7 楼 hanwei59 2009-02-25  

第四题

select 
  t1.name,t1.totlemark 
from (
  select rownum rn,t2.name,t2.totlemark 
  from (
    select t.name,sum(t.mark) totlemark 
    from marktable t 
    group by name order by sum(t.mark) desc
  ) t2
) t1
where t1.totlemark>=(
  select totlemark from (
    select rownum rn,t2.totlemark 
    from (
      select distinct sum(t.mark) totlemark 
      from marktable t 
      group by name order by sum(t.mark) desc
    ) t2
  ) t where t.rn=3)
order by t1.totlemark desc;

ps:全帮主的romNum=3不对吧

6 楼 风花雪月饼 2009-02-25  

4.总分前三的所有学生名单（包括并列） 用having实现

select name,sum(mark) mk from marks m1 group by name
having mk>=
(
select mk from
(select name,sum(mark) mk from marks m2 group by name) tmp
group by mk order by mk DESC limit 2,1
)
order by mk desc

这个方式是通过取得第三名的成绩，然后找出大于等于第三名成绩的学生
其中与前一个思路不一样的地方：

select mk from
(select name,sum(mark) mk from marks m2 group by name) tmp
group by mk order by mk DESC limit 2,1

通过取得前三的成绩，取得第三名的总分。

然后使用得到的总分比较就取得了前三。

SQL代码依旧难看。

5 楼 风花雪月饼 2009-02-25  

4.总分前三的所有学生名单（包括并列）

select t1.name Name,t1.mk MarkSum from
(select name,sum(mark) mk from marks m1 group by name) t1
inner join
(
  select mk from
  (select name,sum(mark) mk from marks m2 group by name) tmp
  group by mk order by mk desc limit 3
) t2
on t1.mk=t2.mk order by MarkSum desc

稍微讲解一下
1.查得所有学生的总成绩

(select name,sum(mark) mk from marks m1 group by name) t1

2.查出前三的分数，用group过滤掉相同的分数,mysql里不能将Distinct用在sum字段上，取得前三的分数

  select mk from
  (select name,sum(mark) mk from marks m2 group by name) tmp
  group by mk order by mk desc limit 3

3.将上述两个查询数据集合通过总成绩关联起来。

... inner join ... on t1.mk=t2.mk order by MarkSum desc

4 楼 风花雪月饼 2009-02-25  

留个记录先
http://iknow.baidu.com/question/36134482.html

擦。
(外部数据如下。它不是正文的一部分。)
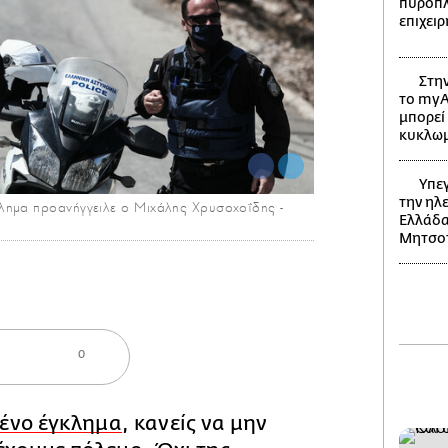
πυρόπλη
επιχει
Στην
το myA
μπορεί 
κυκλω
Υπεγ
την ηλ
λημα προανήγγειλε ο Μιχάλης Χρυσοχοΐδης -
Ελλάδα
i
Μητσο
0
ένο έγκλημα
, κανείς να μην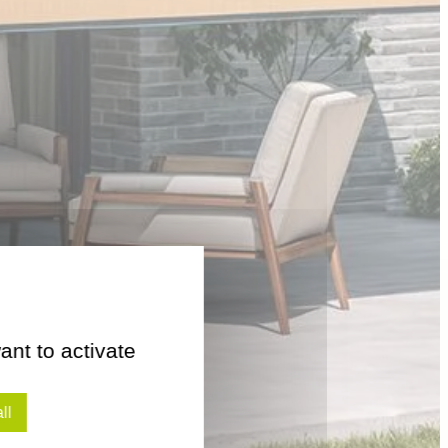
ant to activate
ll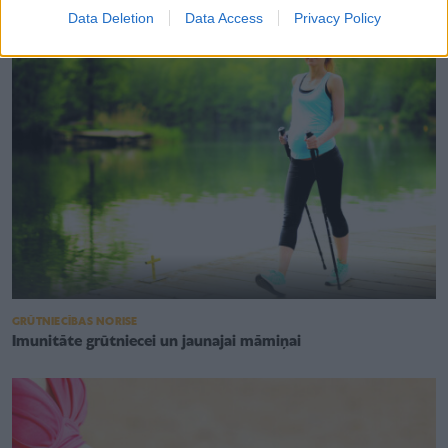
Data Deletion
Data Access
Privacy Policy
GRŪTNIECĪBAS NORISE
Imunitāte grūtniecei un jaunajai māmiņai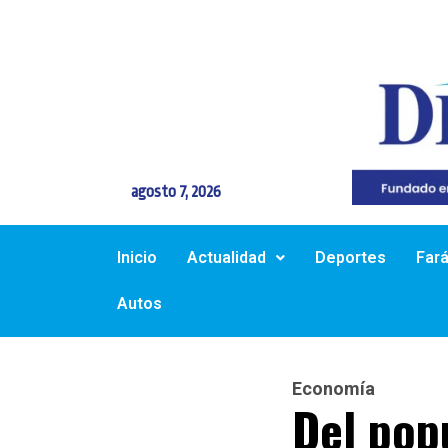
agosto 7, 2026
Inicio
Actualidad
Deportes
Far
Autos
Economía
Del popu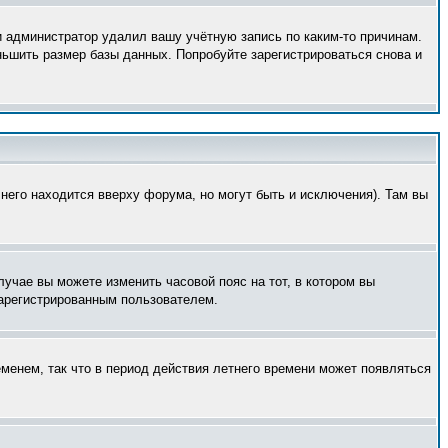
и администратор удалил вашу учётную запись по каким-то причинам.
ньшить размер базы данных. Попробуйте зарегистрироваться снова и
него находится вверху форума, но могут быть и исключения). Там вы
лучае вы можете изменить часовой пояс на тот, в котором вы
 зарегистрированным пользователем.
еменем, так что в период действия летнего времени может появляться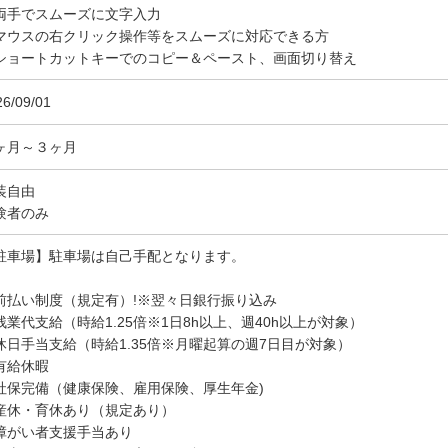
両手でスムーズに文字入力
マウスの右クリック操作等をスムーズに対応できる方
ショートカットキーでのコピー＆ペースト、画面切り替え
26/09/01
ヶ月～３ヶ月
装自由
験者のみ
駐車場】駐車場は自己手配となります。
前払い制度（規定有）!※翌々日銀行振り込み
残業代支給（時給1.25倍※1日8h以上、週40h以上が対象）
休日手当支給（時給1.35倍※月曜起算の週7日目が対象）
有給休暇
社保完備（健康保険、雇用保険、厚生年金)
産休・育休あり（規定あり）
障がい者支援手当あり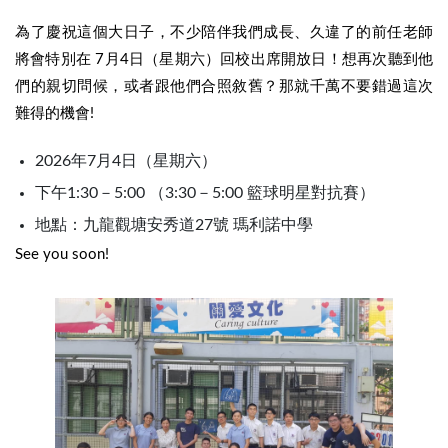
為了慶祝這個大日子，不少陪伴我們成長、久違了的前任老師
將會特別在 7月4日（星期六）回校出席開放日！想再次聽到他
們的親切問候，或者跟他們合照敘舊？那就千萬不要錯過這次
難得的機會!
2026年7月4日（星期六）
下午1:30－5:00 （3:30－5:00 籃球明星對抗賽）
地點：九龍觀塘安秀道27號 瑪利諾中學
See you soon!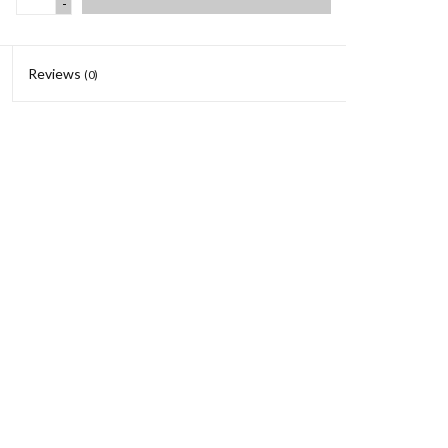
-
Reviews
(0)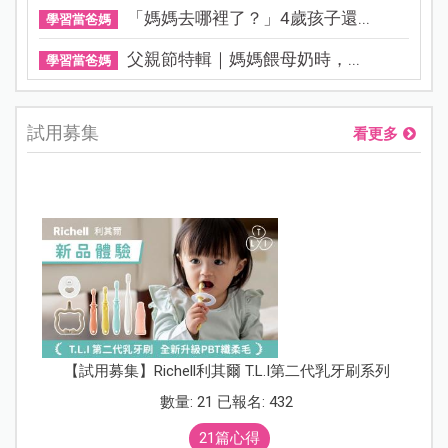
「媽媽去哪裡了？」4歲孩子還...
學習當爸媽
父親節特輯｜媽媽餵母奶時，...
學習當爸媽
試用募集
看更多
【試用募集】Richell利其爾 T.L.I第二代乳牙刷系列
數量: 21 已報名: 432
21篇心得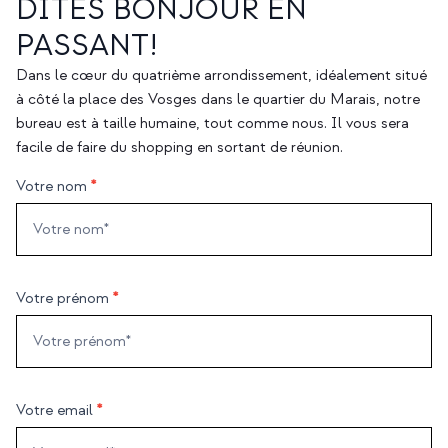
DITES BONJOUR EN
PASSANT!
Dans le cœur du quatrième arrondissement, idéalement situé
à côté la place des Vosges dans le quartier du Marais, notre
bureau est à taille humaine, tout comme nous. Il vous sera
facile de faire du shopping en sortant de réunion.
Votre nom
*
Votre prénom
*
Votre email
*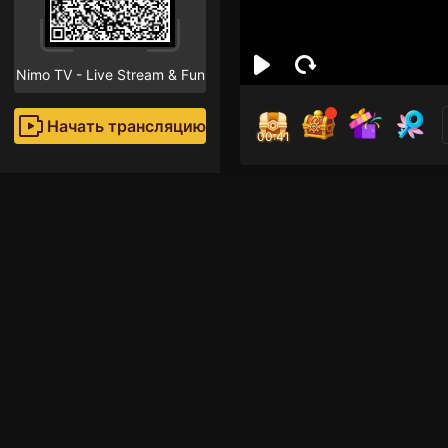
Nimo TV - Live Stream & Fun
Начать трансляцию
00:40
Kevi
Поклон
Рекомендованные стр
Free Fire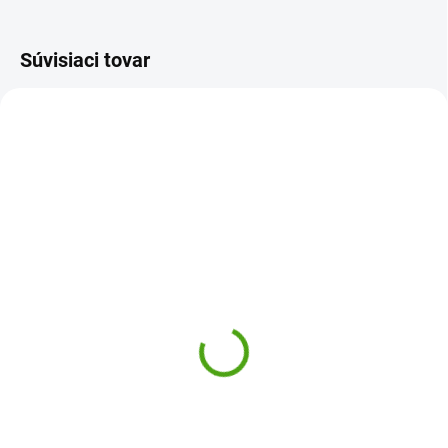
Súvisiaci tovar
Y40140
20238
SKLADOM
ODOSLANIE DO 7 DNÍ
(1 KS)
Bukowski Plyšový
Yookidoo Lietajúci balón
zajačik Lena s hracím
na zavesenie
strojčekom
16,46 €
28,42 €
Do košíka
Do košíka
Lietajúci balón Yookidoo vydáva
Plyšový zajačik Lena s hracím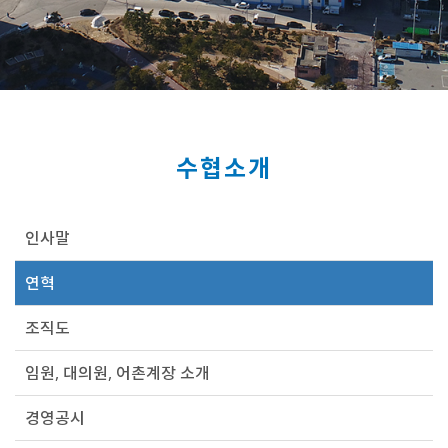
수협소개
인사말
연혁
조직도
임원, 대의원, 어촌계장 소개
경영공시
一模一样的题目。。。明天再研究

3 楼 风花雪月饼 2009-02-25  

1.有一科不及格的学生名单
select name from marks where mark<60 group by name

2.不及格科目超过2门的学生名单
select name from marks where mark<60 group by name having count(name)>2

3.所有科目都不及格的学生名单
select name from marks where mark<60 group by name having count(name)=5

2 楼 贫嘴男孩 2009-02-23  

全帮主，麻烦你把sql语句整理一下再发，我看得好头大

1 楼 全冠清 2009-02-23  

第四题

select name,totlemark    from 
(select name,sum(mark) as totlemark from table group by name having sum(mark)
order by sum(mark)) as temp1
where rowNum>(select rowNum form temp1 where name=(select name from temp1 order by sum(mark) where totlemark =
(select distinct totlemark from temp1 where romNum=3))